This blogpost is further update from my blogpost last August on how this city is and can contribute to global food resilience and sustainability through our Community Choices Action Research programme.
The image at the top of this blogpost is a simple version of the programme. A more detailed one is at the end of the blogpost.
The objective of the programme is summed up in its by-line: Community Choices: Changing diets, Changing landscapes.
This action research is about how this city is contributing and can contribute to food security, not only for ourselves, but for the whole of humanity, given the huge future challenges we’re facing.
As well as everything I mentioned in the August blogpost, we have since then put in place several projects which, together along with others, will contribute to the whole programme:
Community engagement: The impact of arts projects
The dissemination of information is key to the success of the programme as a whole.
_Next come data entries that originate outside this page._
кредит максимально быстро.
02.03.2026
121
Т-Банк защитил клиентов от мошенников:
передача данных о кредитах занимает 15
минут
This, in order to strengthen our case to funders, we commissioned this brief video to illustrate how an arts project can disseminate information:
It was made by River Rea Films after further performances in the city centre of The Hand That Feeds, the musical about food crime.
Community engagement: Involving more communities
We’ve been awarded an Awards for All grant to generate the groundwork for community engagement in another part of the city, Bartley Green. Nick Booth is leading this project.
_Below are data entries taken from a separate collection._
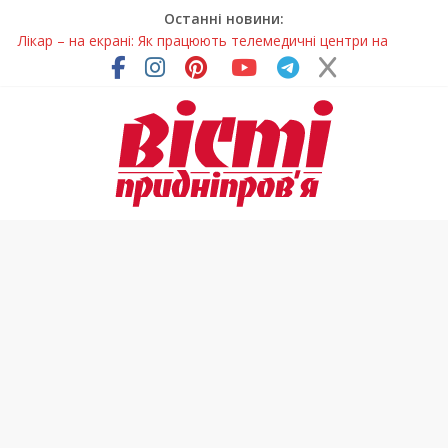
Останні новини:
Лікар – на екрані: Як працюють телемедичні центри на
Дніпропетровщині
У Дніпрі триває масштабна підготовка до опалювального
сезону
Пошуки тривають: на Дніпропетровщині досліджують місце
розташування легендарного монастиря (Фото)
Ветерани Дніпропетровщини отримують шанс на власне
житло
Говорити про воду без паніки: чому важлива правильна
комунікація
This is in addition to our work in Castle Vale, and that with Impact Hub Birmingham, where we are now a member.
Archetypal households project: A data research & writing commission
We’re creating a series of 10-12 archetypal Birmingham households to illustrate food and drink purchasing and consumption behaviours across different demographic groups. More about this project is here.
POS data analysis
We’re also negotiating access to some POS (point of sale) data sets. In the first instance, we will assess the kinds of information we can glean — all without breaking an data protection rules, but of course.
Scientists and others in the know . . .
We will be developing ‘what-if’ scenarios on the impact of dietary change on landscapes; i.e. on land, soils, water and energy.
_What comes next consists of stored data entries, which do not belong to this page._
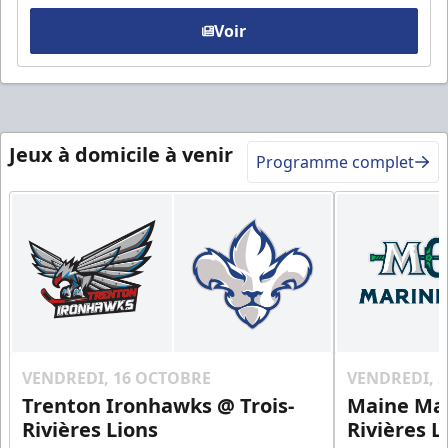
Voir
Jeux à domicile à venir
Programme complet
VENDREDI, 16 OCTOBRE
VENDREDI, 
Trenton Ironhawks @ Trois-
Maine Mar
Rivières Lions
Rivières L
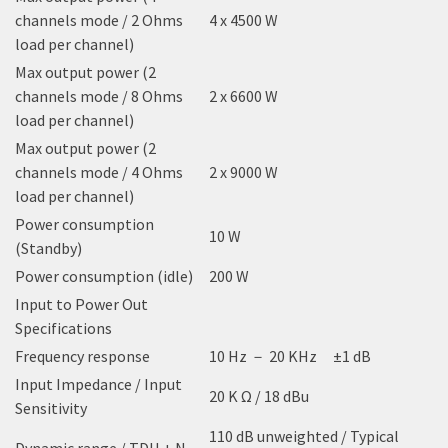
channels mode / 2 Ohms
4 x 4500 W
load per channel)
Max output power (2
channels mode / 8 Ohms
2 x 6600 W
load per channel)
Max output power (2
channels mode / 4 Ohms
2 x 9000 W
load per channel)
Power consumption
10 W
(Standby)
Power consumption (idle)
200 W
Input to Power Out
Specifications
Frequency response
10 Hz － 20 KHz ±1 dB
Input Impedance / Input
20 K Ω / 18 dBu
Sensitivity
110 dB unweighted / Typical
Thus, not only are we consulting with scientists on our Panel of Experts from time to time, we’re also seeking to widen our access to knowledge and expertise. Hence, for example, presentations to the Birmingham Smart Alliance and to Tim Benton’s team at Leeds University (with whom we’re talking about possible collaboration), as well as conversations and e-correspondence with Professor Molly Jahn about, among other matters, her mandate from the US Congress last December to report on food instability.